# Problem details:
Look through the listing below and report the lines that have the word "vuoi" in them.

-------- Input data --------

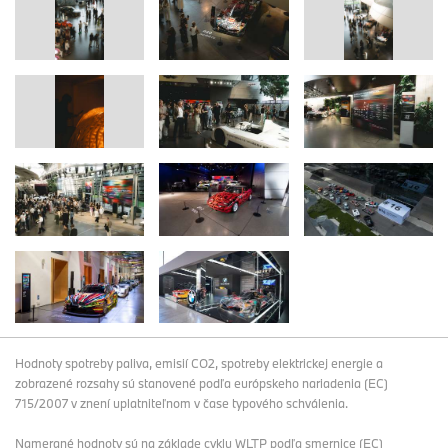
Hodnoty spotreby paliva, emisií CO2, spotreby elektrickej energie a
zobrazené rozsahy sú stanovené podľa európskeho nariadenia (EC)
715/2007 v znení uplatniteľnom v čase typového schválenia.
Namerané hodnoty sú na základe cyklu WLTP podľa smernice (EC)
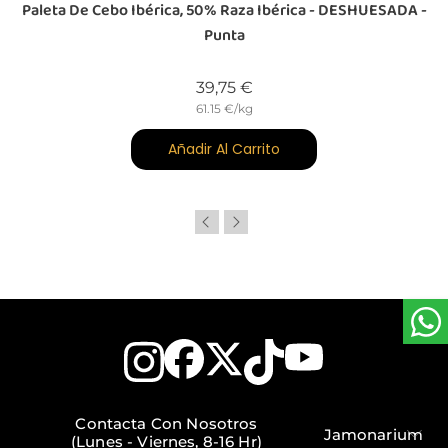
-
Paleta De Cebo Ibérica, 50% Raza Ibérica - DESHUESADA -
P
Punta
Precio
39,75 €
61.15 €/kg
Añadir Al Carrito
Contacta Con Nosotros
Jamonarium
(Lunes - Viernes, 8-16 Hr)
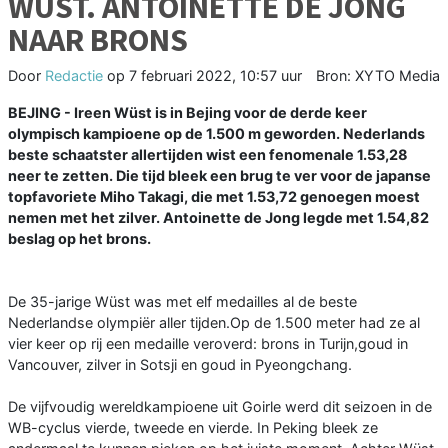
WÜST. ANTOINETTE DE JONG
NAAR BRONS
Door
Redactie
op
7 februari 2022, 10:57 uur
Bron: XYTO Media
BEJING - Ireen Wüst is in Bejing voor de derde keer
olympisch kampioene op de 1.500 m geworden. Nederlands
beste schaatster allertijden wist een fenomenale 1.53,28
neer te zetten. Die tijd bleek een brug te ver voor de japanse
topfavoriete Miho Takagi, die met 1.53,72 genoegen moest
nemen met het zilver. Antoinette de Jong legde met 1.54,82
beslag op het brons.
De 35-jarige Wüst was met elf medailles al de beste
Nederlandse olympiër aller tijden.Op de 1.500 meter had ze al
vier keer op rij een medaille veroverd: brons in Turijn,goud in
Vancouver, zilver in Sotsji en goud in Pyeongchang.
De vijfvoudig wereldkampioene uit Goirle werd dit seizoen in de
WB-cyclus vierde, tweede en vierde. In Peking bleek ze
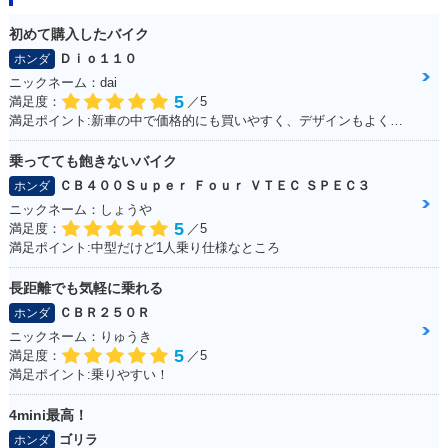
初めて購入したバイク
Ｄｉｏ１１０
ホンダ
ニックネーム：dai
5
満足度：
／5
満足ポイント:新車の中で価格的にも買いやすく、デザインもよくて購入しました。
乗ってても飽きないバイク
ＣＢ４００Ｓｕｐｅｒ Ｆｏｕｒ ＶＴＥＣ ＳＰＥＣ３
ホンダ
ニックネーム：しょうや
5
満足度：
／5
満足ポイント:中型だけど1人乗り仕様なところ
長距離でも気軽に乗れる
ＣＢＲ２５０Ｒ
ホンダ
ニックネーム：りゅうき
5
満足度：
／5
満足ポイント:乗りやすい！
4mini最高！
ゴリラ
ホンダ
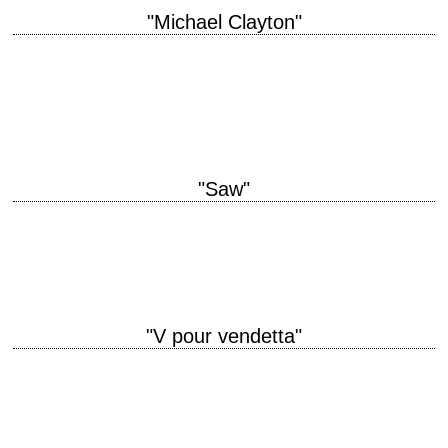
"Michael Clayton"
titre original "Michael Clayton" année de production 2007 réalisation Tony
Gilroy scénario Tony Gilroy photographie Robert Elswit interprétation
George Clooney, Tilda Swinton, Sydney Pollack, Tom…
"Saw"
« Hello Amanda. You don't know me, but I know you. I want to play a
game. » titre original "Saw" année de production 2004…
"V pour vendetta"
titre original "V for Vendetta" année de production 2005 réalisation
James McTeigue scénario Andy Wachowski et Lana Wachowski, d'après
le roman graphique d'Alan Moore photographie…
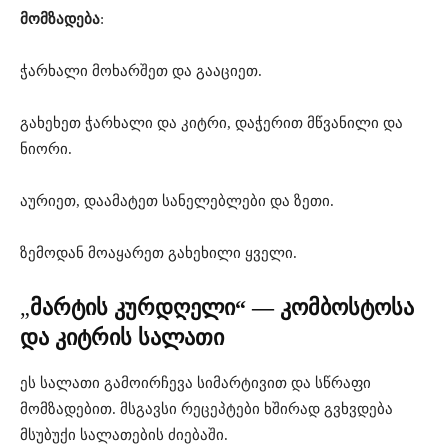
მომზადება
:
ჭარხალი მოხარშეთ და გააციეთ.
გახეხეთ ჭარხალი და კიტრი, დაჭერით მწვანილი და
ნიორი.
აურიეთ, დაამატეთ სანელებლები და ზეთი.
ზემოდან მოაყარეთ გახეხილი ყველი.
„
მარტის კურდღელი“ — კომბოსტოსა
და კიტრის სალათი
ეს სალათი გამოირჩევა სიმარტივით და სწრაფი
მომზადებით. მსგავსი რეცეპტები ხშირად გვხვდება
მსუბუქი სალათების ძიებაში.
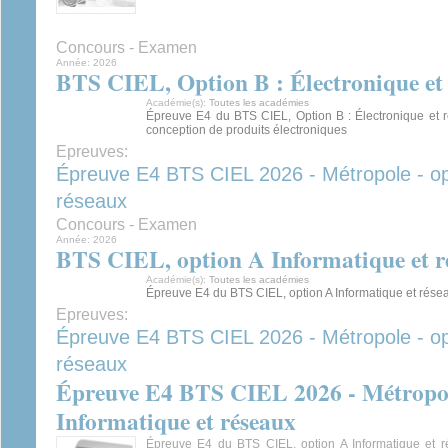
Concours - Examen
Année:
2026
BTS CIEL, Option B : Électronique et 
Académie(s):
Toutes les académies
Épreuve E4 du BTS CIEL, Option B : Électronique et r
conception de produits électroniques
Epreuves:
Épreuve E4 BTS CIEL 2026 - Métropole - opt
réseaux
Concours - Examen
Année:
2026
BTS CIEL, option A Informatique et r
Académie(s):
Toutes les académies
Épreuve E4 du BTS CIEL, option A Informatique et rése
Epreuves:
Épreuve E4 BTS CIEL 2026 - Métropole - opt
réseaux
Épreuve E4 BTS CIEL 2026 - Métropole
Informatique et réseaux
Épreuve E4 du BTS CIEL, option A Informatique et r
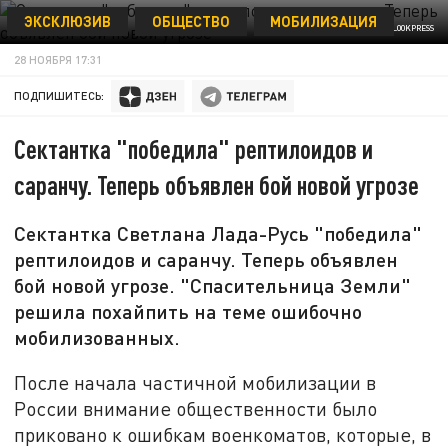
ЭКСКЛЮЗИВ
ОБЩЕСТВО
МОБИЛИЗАЦИЯ
KONSTANTIN MIKHAILOV/GLOBALLOOKPRESS
28 НОЯБРЯ 17:31
ПОДПИШИТЕСЬ:
Сектантка "победила" рептилоидов и
саранчу. Теперь объявлен бой новой угрозе
Сектантка Светлана Лада-Русь "победила"
рептилоидов и саранчу. Теперь объявлен
бой новой угрозе. "Спасительница Земли"
решила похайпить на теме ошибочно
мобилизованных.
После начала частичной мобилизации в
России внимание общественности было
приковано к ошибкам военкоматов, которые, в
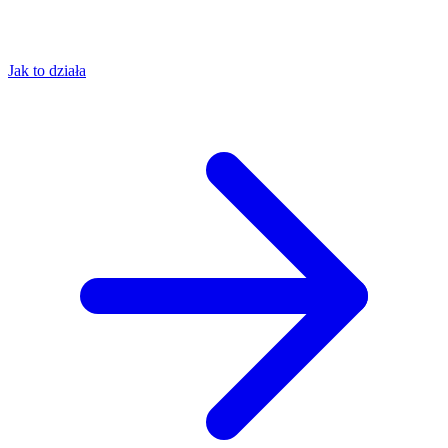
Jak to działa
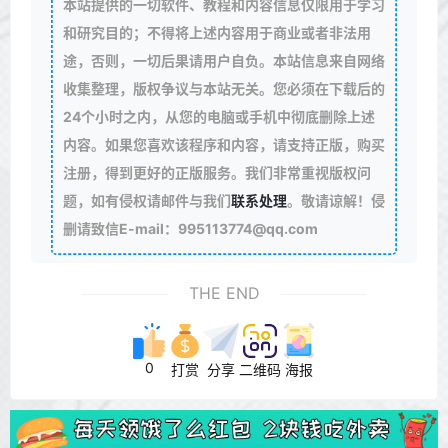
本站提供的一切软件、教程和内容信息仅限用于学习
和研究目的；不得将上述内容用于商业或者非法用
途，否则，一切后果请用户自负。本站信息来自网络
收集整理，版权争议与本站无关。您必须在下载后的
24个小时之内，从您的电脑或手机中彻底删除上述
内容。如果您喜欢该程序和内容，请支持正版，购买
注册，得到更好的正版服务。我们非常重视版权问
题，如有侵权请邮件与我们
联系处理
。敬请谅解！侵
删请致信E-mail：995113774@qq.com
THE END
0
打赏
分享
二维码
海报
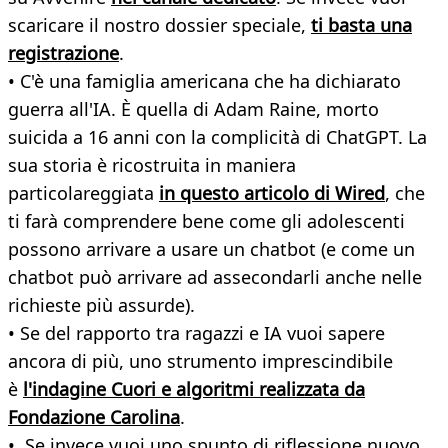
scaricare il nostro dossier speciale,
ti basta una
registrazione
.
• C'è una famiglia americana che ha dichiarato
guerra all'IA. È quella di Adam Raine, morto
suicida a 16 anni con la complicità di ChatGPT.
La
sua storia è ricostruita in maniera
particolareggiata
in questo articolo di Wired
, che
ti farà comprendere bene come gli adolescenti
possono arrivare a usare un chatbot (e come un
chatbot può arrivare ad assecondarli anche nelle
richieste più assurde).
• Se del rapporto tra ragazzi e IA vuoi sapere
ancora di più, uno strumento imprescindibile
è
l'indagine Cuori e algoritmi realizzata da
Fondazione Carolina
.
• Se invece vuoi uno spunto di riflessione nuovo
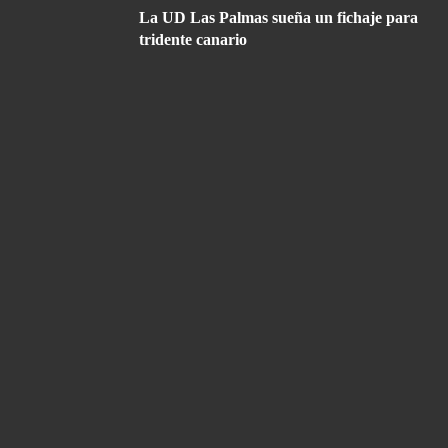
La UD Las Palmas sueña un fichaje para
tridente canario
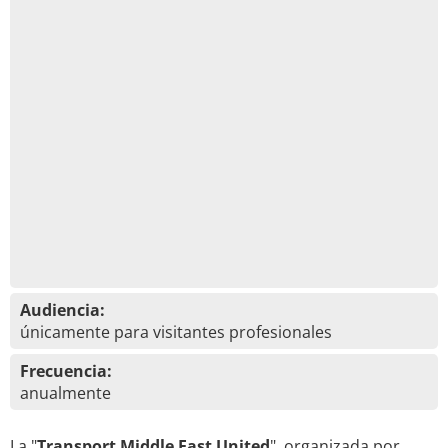
Audiencia:
únicamente para visitantes profesionales
Frecuencia:
anualmente
La "
Transport Middle East United
", organizada por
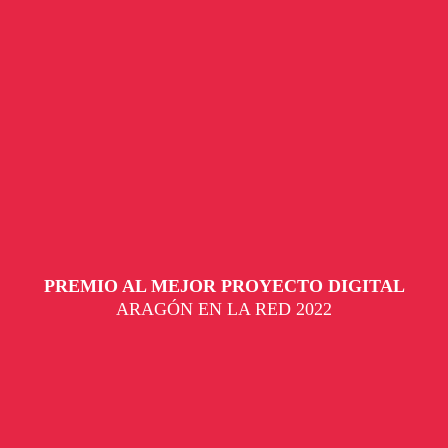
PREMIO AL MEJOR PROYECTO DIGITAL
ARAGÓN EN LA RED 2022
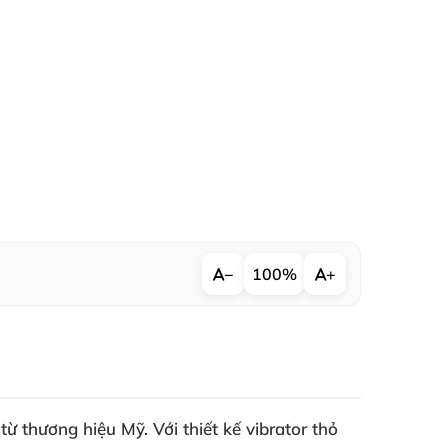
−
100%
+
 từ thương hiệu Mỹ
. Với thiết kế
vibrator thỏ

--------

# Your solution:
• Se del rapporto tra ragazzi e IA vuoi sapere
• Se invece vuoi uno spunto di riflessione nuovo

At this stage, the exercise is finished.